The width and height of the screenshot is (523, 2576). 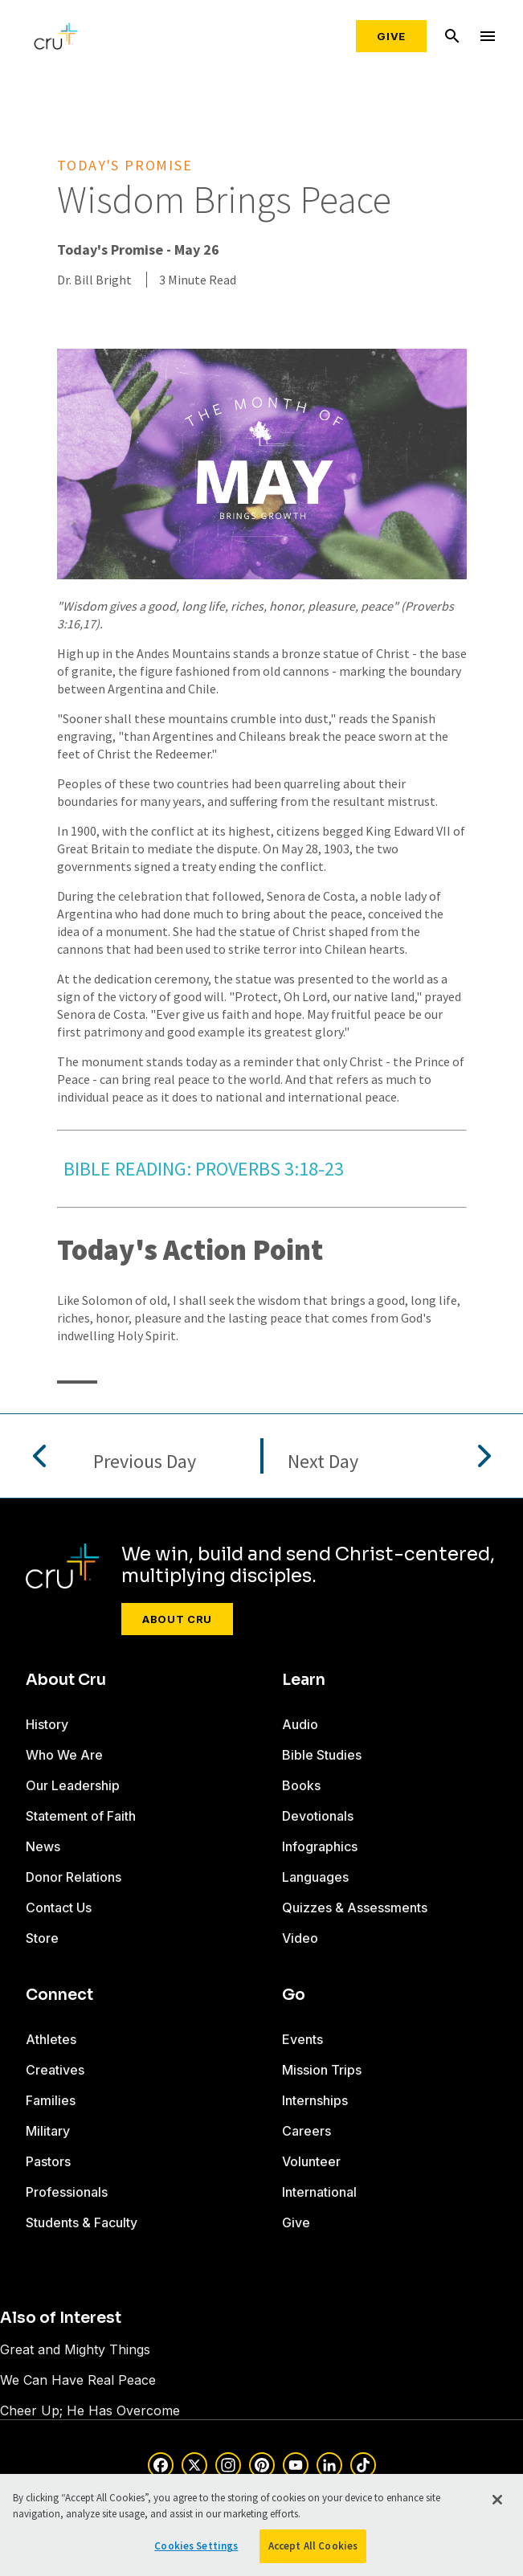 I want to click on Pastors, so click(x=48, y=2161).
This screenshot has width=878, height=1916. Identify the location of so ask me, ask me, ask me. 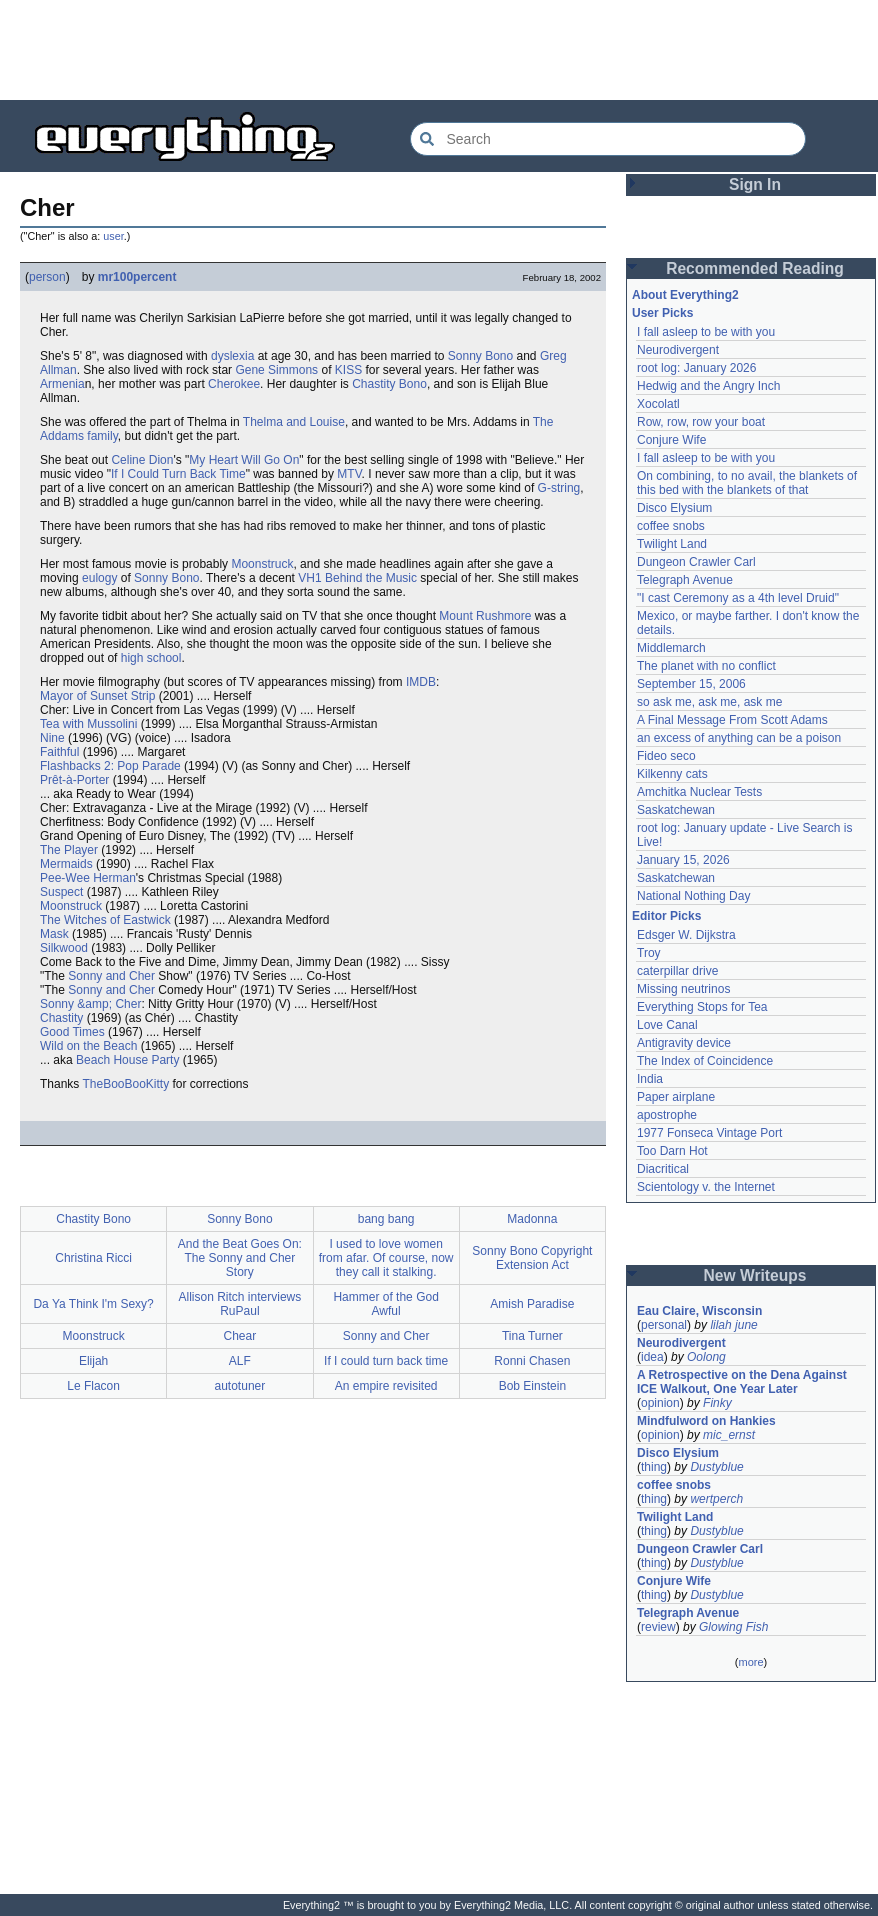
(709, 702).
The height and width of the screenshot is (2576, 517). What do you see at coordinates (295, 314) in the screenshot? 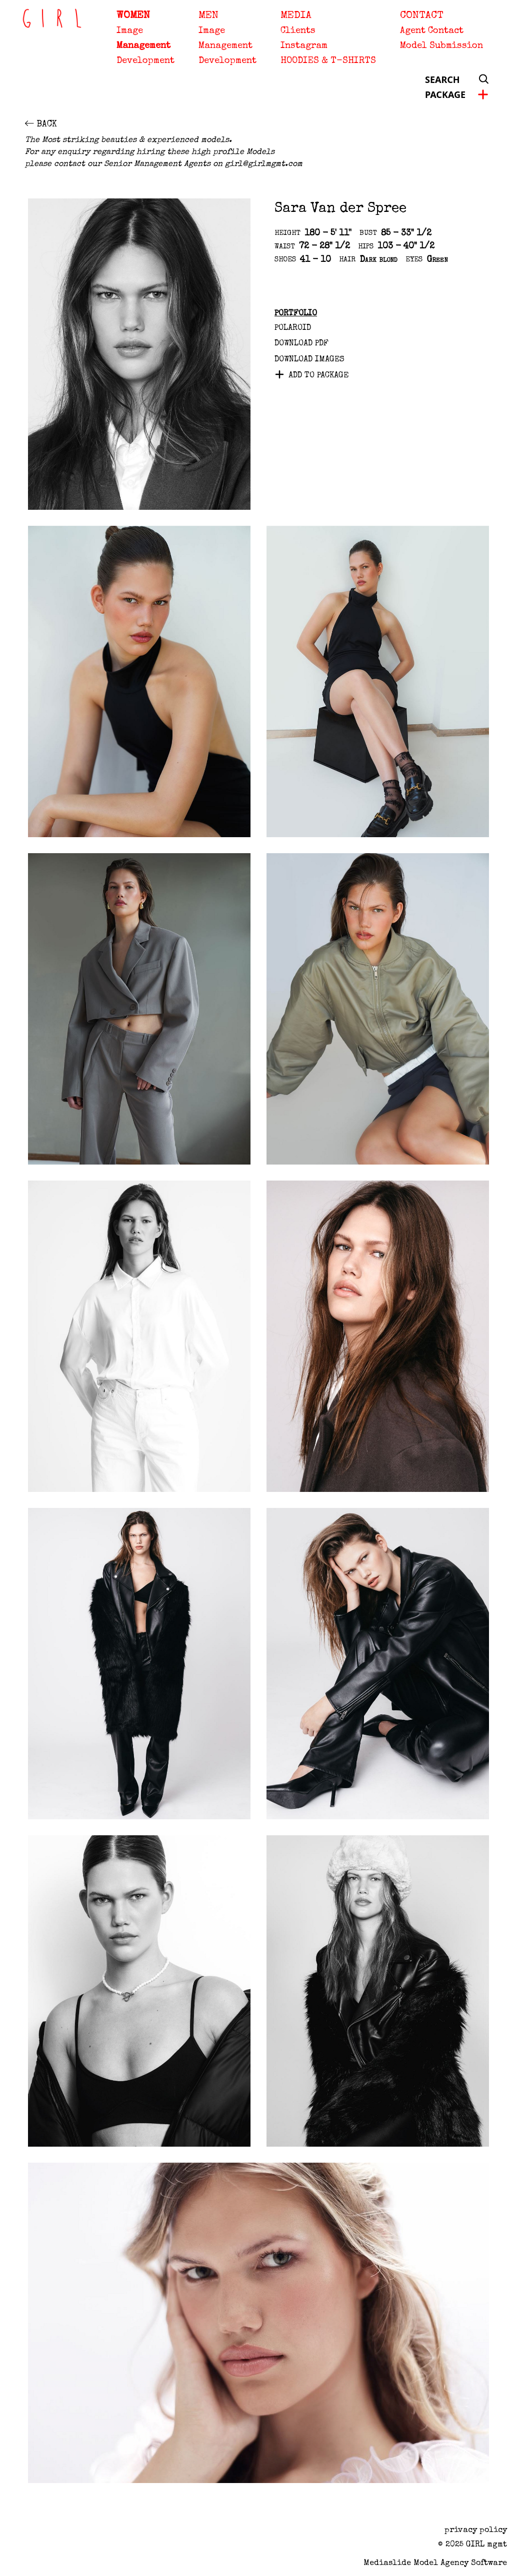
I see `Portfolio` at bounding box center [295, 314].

Exercise prompt —
Nothing but the lines from the line holding "This screenshot has" through the last line of the entries above is to be reproduced, exactly and without pictures.

Solution —
This screenshot has width=878, height=1916. Identify the location of so ask me, ask me, ask me. 
(709, 702).
The height and width of the screenshot is (2576, 517). What do you see at coordinates (295, 314) in the screenshot? 
I see `Portfolio` at bounding box center [295, 314].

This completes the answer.